Cause 3: Wireshark Not Configured to Use the Key Log File

• Diagnosis: Even if the SSLKEYLOGFILE is set and populated, Wireshark needs to be told to use it. Go to Edit -> Preferences -> Protocols -> TLS. Check the "Pre-Master-Secret log filename" field.
• Fix: In the TLS preferences, click "Browse" and select the sslkeys.log file you created via the SSLKEYLOGFILE environment variable.
• Why it works: This tells Wireshark where to find the session keys it needs to decrypt the captured TLS packets.

Cause 4: Capturing Traffic Before Handshake Completes

• Diagnosis: If you start your Wireshark capture after the TLS handshake has already occurred, the session keys won’t be logged for that handshake. You’ll see the CLIENT_RANDOM or RSA SESSION-KEY entries for subsequent handshakes, but not the one corresponding to the traffic you’re interested in.
• Fix: Always start your Wireshark capture before initiating the TLS connection you want to decrypt. Ensure the application logs the keys during the handshake.
• Why it works: The session keys are generated during the TLS handshake. Wireshark needs access to these keys as they are generated to decrypt the subsequent encrypted application data.

Cause 5: Using HTTP/2 or HTTP/3 Over TLS

• Diagnosis: While the TLS handshake itself can be decrypted, the application-level multiplexing in HTTP/2 and HTTP/3 can sometimes complicate Wireshark’s ability to correctly reassemble and display the decrypted streams, especially if the key logging is inconsistent.
• Fix: Ensure your SSLKEYLOGFILE is correctly configured and populated. For HTTP/2, Wireshark generally handles it well once the TLS layer is decrypted. For HTTP/3 (which uses QUIC, not TCP), the decryption process is different and relies on QUIC-specific logging mechanisms, not the standard SSLKEYLOGFILE. You’d typically need to log the QUIC connection IDs and keys.
• Why it works: For HTTP/2, successful TLS decryption is the primary hurdle. For HTTP/3, the underlying QUIC protocol requires its own set of keys to be logged, which are managed differently.

Cause 6: Client-Side Certificate Authentication

• Diagnosis: If the server requires client-side certificate authentication, the TLS handshake is more complex. While the SSLKEYLOGFILE mechanism usually still works for decrypting the transport layer, the application behavior after authentication might be affected or lead to different traffic patterns.
• Fix: Ensure the SSLKEYLOGFILE is correctly set and that the client’s certificate is correctly configured in the browser/application. The decryption mechanism itself should remain the same.
• Why it works: The SSLKEYLOGFILE logs the master secret derived from the client random and server random, which is sufficient for decrypting the TLS session regardless of whether client authentication was part of the handshake.
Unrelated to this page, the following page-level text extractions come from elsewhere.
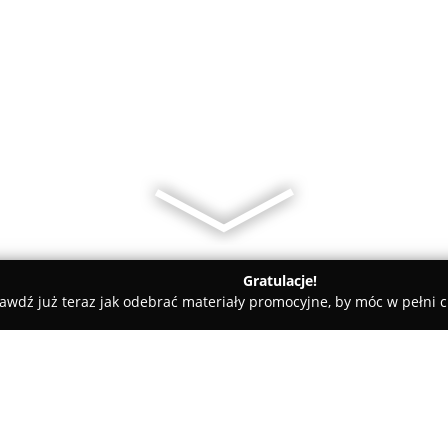
Gratulacje!
awdź już teraz jak odebrać materiały promocyjne, by móc w pełni c
entrum Ogrodnicze IGLAK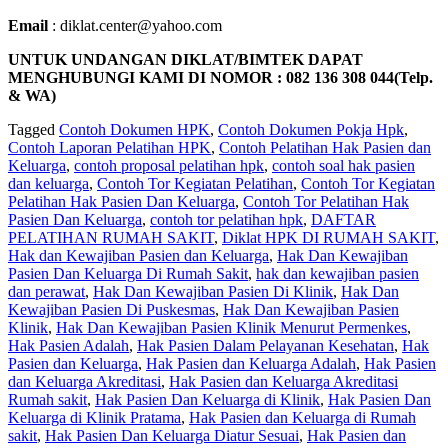
Email
: diklat.center@yahoo.com
UNTUK UNDANGAN DIKLAT/BIMTEK DAPAT
MENGHUBUNGI KAMI DI NOMOR : 082 136 308 044(Telp.
& WA)
Tagged
Contoh Dokumen HPK
,
Contoh Dokumen Pokja Hpk
,
Contoh Laporan Pelatihan HPK
,
Contoh Pelatihan Hak Pasien dan
Keluarga
,
contoh proposal pelatihan hpk
,
contoh soal hak pasien
dan keluarga
,
Contoh Tor Kegiatan Pelatihan
,
Contoh Tor Kegiatan
Pelatihan Hak Pasien Dan Keluarga
,
Contoh Tor Pelatihan Hak
Pasien Dan Keluarga
,
contoh tor pelatihan hpk
,
DAFTAR
PELATIHAN RUMAH SAKIT
,
Diklat HPK DI RUMAH SAKIT
,
Hak dan Kewajiban Pasien dan Keluarga
,
Hak Dan Kewajiban
Pasien Dan Keluarga Di Rumah Sakit
,
hak dan kewajiban pasien
dan perawat
,
Hak Dan Kewajiban Pasien Di Klinik
,
Hak Dan
Kewajiban Pasien Di Puskesmas
,
Hak Dan Kewajiban Pasien
Klinik
,
Hak Dan Kewajiban Pasien Klinik Menurut Permenkes
,
Hak Pasien Adalah
,
Hak Pasien Dalam Pelayanan Kesehatan
,
Hak
Pasien dan Keluarga
,
Hak Pasien dan Keluarga Adalah
,
Hak Pasien
dan Keluarga Akreditasi
,
Hak Pasien dan Keluarga Akreditasi
Rumah sakit
,
Hak Pasien Dan Keluarga di Klinik
,
Hak Pasien Dan
Keluarga di Klinik Pratama
,
Hak Pasien dan Keluarga di Rumah
sakit
,
Hak Pasien Dan Keluarga Diatur Sesuai
,
Hak Pasien dan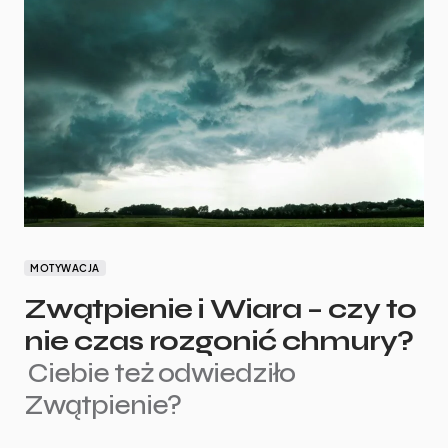
MOTYWACJA
Zwątpienie i Wiara – czy to
nie czas rozgonić chmury?
Ciebie też odwiedziło
Zwątpienie?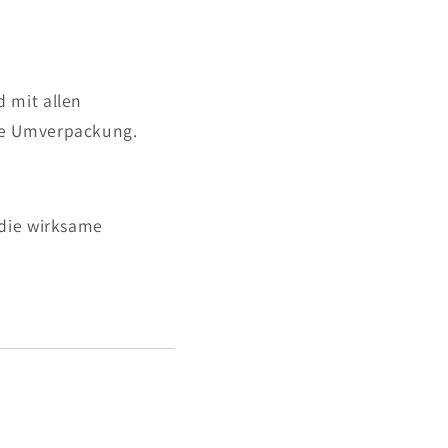
 mit allen
de Umverpackung.
 die wirksame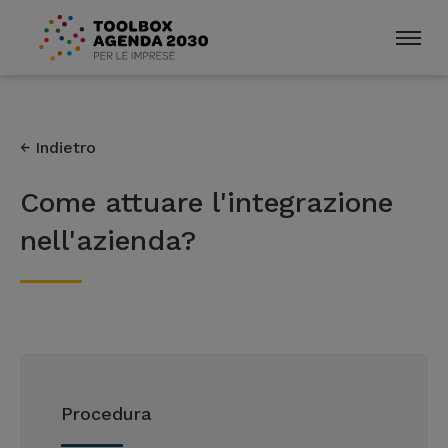
Indietro
Come attuare l'integrazione
nell'azienda?
Procedura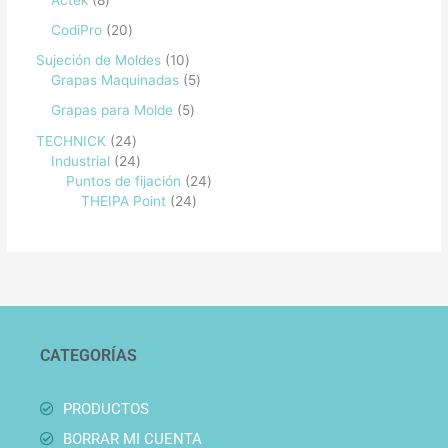
CodiPro
20
Sujeción de Moldes
10
Grapas Maquinadas
5
Grapas para Molde
5
TECHNICK
24
Industrial
24
Puntos de fijación
24
THEIPA Point
24
CATEGORÍAS
PRODUCTOS
BORRAR MI CUENTA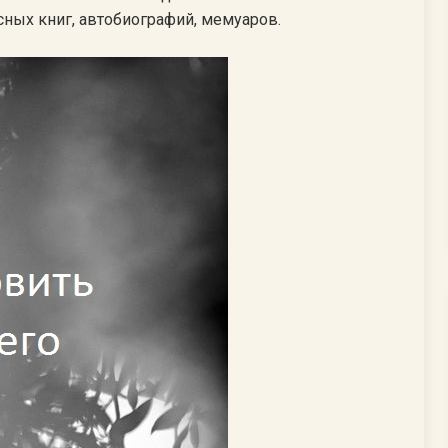
сных книг, автобиографий, мемуаров.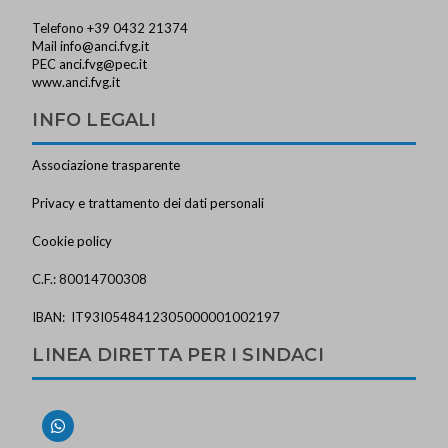
Telefono +39 0432 21374
Mail
info@anci.fvg.it
PEC
anci.fvg@pec.it
www.anci.fvg.it
INFO LEGALI
Associazione trasparente
Privacy e trattamento dei dati personali
Cookie policy
C.F.: 80014700308
IBAN: IT93I0548412305000001002197
LINEA DIRETTA PER I SINDACI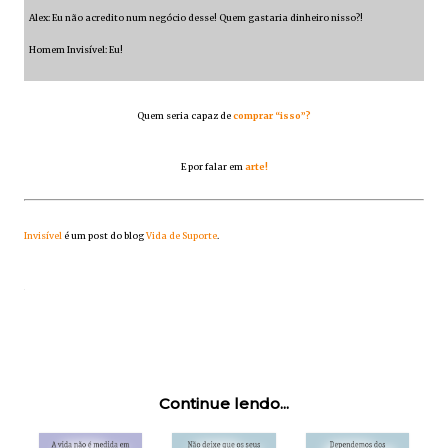
Alex: Eu não acredito num negócio desse! Quem gastaria dinheiro nisso?!
Homem Invisível: Eu!
Quem seria capaz de
comprar “isso”?
E por falar em
arte!
Invisível
é um post do blog
Vida de Suporte
.
Continue lendo...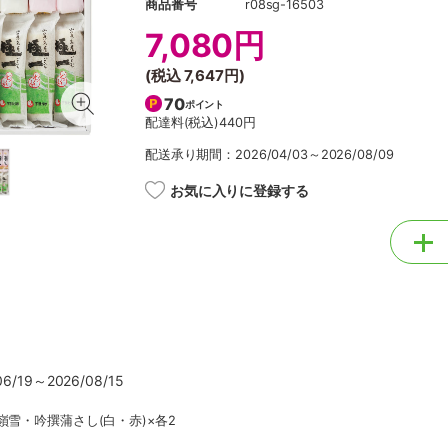
商品番号
r08sg-16503
7,080円
(税込
7,647円
)
70
ポイント
配達料(税込)
440円
配送承り期間：2026/04/03～2026/08/09
お気に入りに登録する
/19～2026/08/15
嶺雪・吟撰蒲さし(白・赤)×各2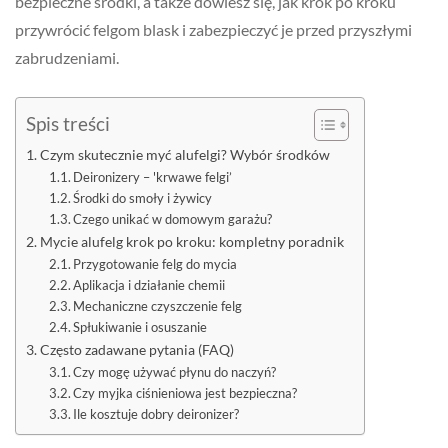
bezpieczne środki, a także dowiesz się, jak krok po kroku
przywrócić felgom blask i zabezpieczyć je przed przyszłymi
zabrudzeniami.
Spis treści
Czym skutecznie myć alufelgi? Wybór środków
Deironizery – 'krwawe felgi’
Środki do smoły i żywicy
Czego unikać w domowym garażu?
Mycie alufelg krok po kroku: kompletny poradnik
Przygotowanie felg do mycia
Aplikacja i działanie chemii
Mechaniczne czyszczenie felg
Spłukiwanie i osuszanie
Często zadawane pytania (FAQ)
Czy mogę używać płynu do naczyń?
Czy myjka ciśnieniowa jest bezpieczna?
Ile kosztuje dobry deironizer?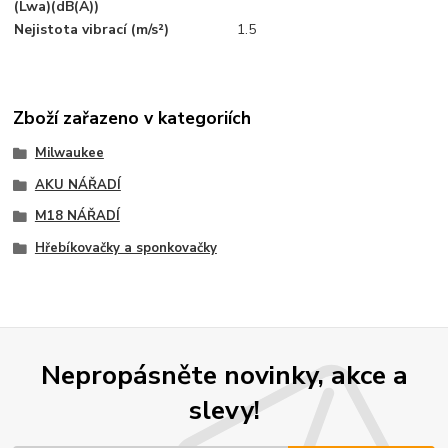
(Lwa)(dB(A))
Nejistota vibrací (m/s²)
1.5
Zboží zařazeno v kategoriích
Milwaukee
AKU NÁŘADÍ
M18 NÁŘADÍ
Hřebíkovačky a sponkovačky
Nepropásněte novinky, akce a
slevy!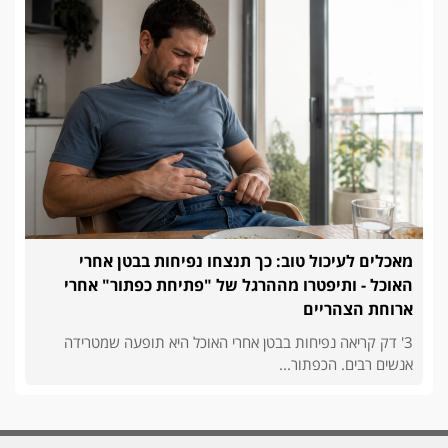
מאכלים לעיכול טוב: כך תנצחו נפיחות בבטן אחרי
האוכל - ותיפטרו מההרגל של "פתיחת כפתור" אחרי
ארוחת הצהריים
3' דק קריאה נפיחות בבטן אחרי האוכל היא תופעה שמטרידה
אנשים רבים. הכפתור...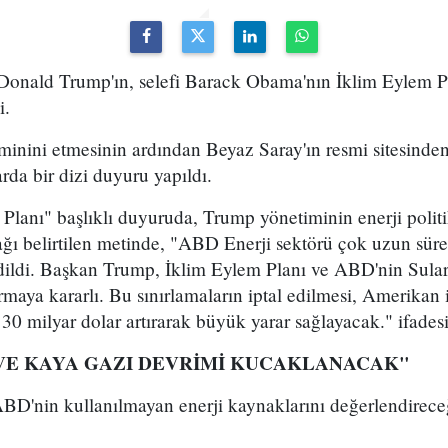
onald Trump'ın, selefi Barack Obama'nın İklim Eylem Pl
i.
inini etmesinin ardından Beyaz Saray'ın resmi sitesinden
arda bir dizi duyuru yapıldı.
lanı" başlıklı duyuruda, Trump yönetiminin enerji politi
ı belirtilen metinde, "ABD Enerji sektörü çok uzun süre
dildi. Başkan Trump, İklim Eylem Planı ve ABD'nin Suları 
rmaya kararlı. Bu sınırlamaların iptal edilmesi, Amerikan i
30 milyar dolar artırarak büyük yarar sağlayacak." ifadesi
VE KAYA GAZI DEVRİMİ KUCAKLANACAK"
 ABD'nin kullanılmayan enerji kaynaklarını değerlendireceğ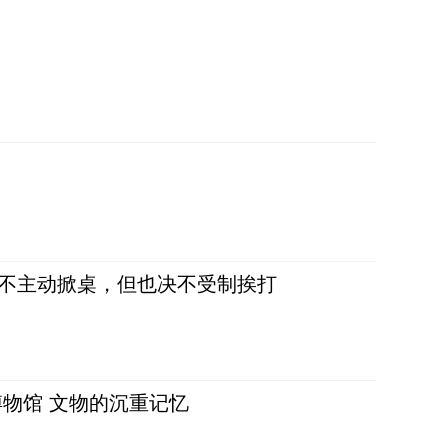
，不主动掀桌，但也决不受制挨打
物馆 文物的沉重记忆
Once you’ve correctly configured SSLKEYLOGFILE and pointed Wireshark to it, you should see the TLS layer turning from red (unencrypted) to black or grey (decrypted) for the relevant packets.

The next error you’ll likely encounter is Wireshark being unable to dissect the application protocol if the traffic isn’t standard HTTP (e.g., it’s a custom protocol, or a different version of HTTP than Wireshark expects).